[Stored items]
____

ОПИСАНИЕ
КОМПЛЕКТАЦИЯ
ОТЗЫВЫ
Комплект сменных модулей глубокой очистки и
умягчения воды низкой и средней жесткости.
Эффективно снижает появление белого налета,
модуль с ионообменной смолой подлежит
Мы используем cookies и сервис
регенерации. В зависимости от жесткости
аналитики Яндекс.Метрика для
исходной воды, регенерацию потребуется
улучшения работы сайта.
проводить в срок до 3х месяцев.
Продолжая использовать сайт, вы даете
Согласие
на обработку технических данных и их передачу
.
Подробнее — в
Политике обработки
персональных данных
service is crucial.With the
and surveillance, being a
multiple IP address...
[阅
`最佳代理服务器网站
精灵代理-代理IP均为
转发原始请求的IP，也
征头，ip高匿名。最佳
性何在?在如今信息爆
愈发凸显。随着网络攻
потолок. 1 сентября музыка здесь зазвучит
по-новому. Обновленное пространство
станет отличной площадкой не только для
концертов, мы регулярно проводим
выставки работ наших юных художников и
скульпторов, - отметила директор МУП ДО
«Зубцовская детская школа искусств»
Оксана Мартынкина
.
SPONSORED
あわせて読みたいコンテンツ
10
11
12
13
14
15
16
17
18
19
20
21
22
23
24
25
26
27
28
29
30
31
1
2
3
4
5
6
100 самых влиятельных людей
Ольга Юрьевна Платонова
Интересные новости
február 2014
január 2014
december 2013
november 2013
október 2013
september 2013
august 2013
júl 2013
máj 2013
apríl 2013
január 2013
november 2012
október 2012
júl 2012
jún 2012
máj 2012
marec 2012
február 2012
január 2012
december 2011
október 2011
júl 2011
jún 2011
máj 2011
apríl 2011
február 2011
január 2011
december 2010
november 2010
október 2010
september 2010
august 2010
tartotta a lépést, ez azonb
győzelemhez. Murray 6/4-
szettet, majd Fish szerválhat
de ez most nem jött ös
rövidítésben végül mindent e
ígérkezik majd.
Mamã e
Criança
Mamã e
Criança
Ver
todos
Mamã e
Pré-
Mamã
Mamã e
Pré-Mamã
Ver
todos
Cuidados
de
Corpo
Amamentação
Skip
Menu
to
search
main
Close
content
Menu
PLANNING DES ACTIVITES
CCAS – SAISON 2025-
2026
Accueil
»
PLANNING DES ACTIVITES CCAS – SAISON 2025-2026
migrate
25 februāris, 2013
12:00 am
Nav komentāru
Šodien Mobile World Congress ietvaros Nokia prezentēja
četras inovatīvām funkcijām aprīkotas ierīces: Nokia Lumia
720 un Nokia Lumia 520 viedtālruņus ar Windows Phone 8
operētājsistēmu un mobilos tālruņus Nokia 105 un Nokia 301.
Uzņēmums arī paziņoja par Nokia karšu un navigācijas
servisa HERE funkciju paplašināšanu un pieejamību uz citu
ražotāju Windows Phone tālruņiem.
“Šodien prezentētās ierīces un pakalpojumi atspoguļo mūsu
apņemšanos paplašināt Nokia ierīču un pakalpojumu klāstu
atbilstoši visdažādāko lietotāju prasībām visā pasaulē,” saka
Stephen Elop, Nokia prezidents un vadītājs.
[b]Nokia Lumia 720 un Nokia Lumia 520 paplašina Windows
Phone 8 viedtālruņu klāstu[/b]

____

▸ Directions for this task
Reply with only the number of lines in the entries that hold the word "ierīces".

▸ Response for this exercise
2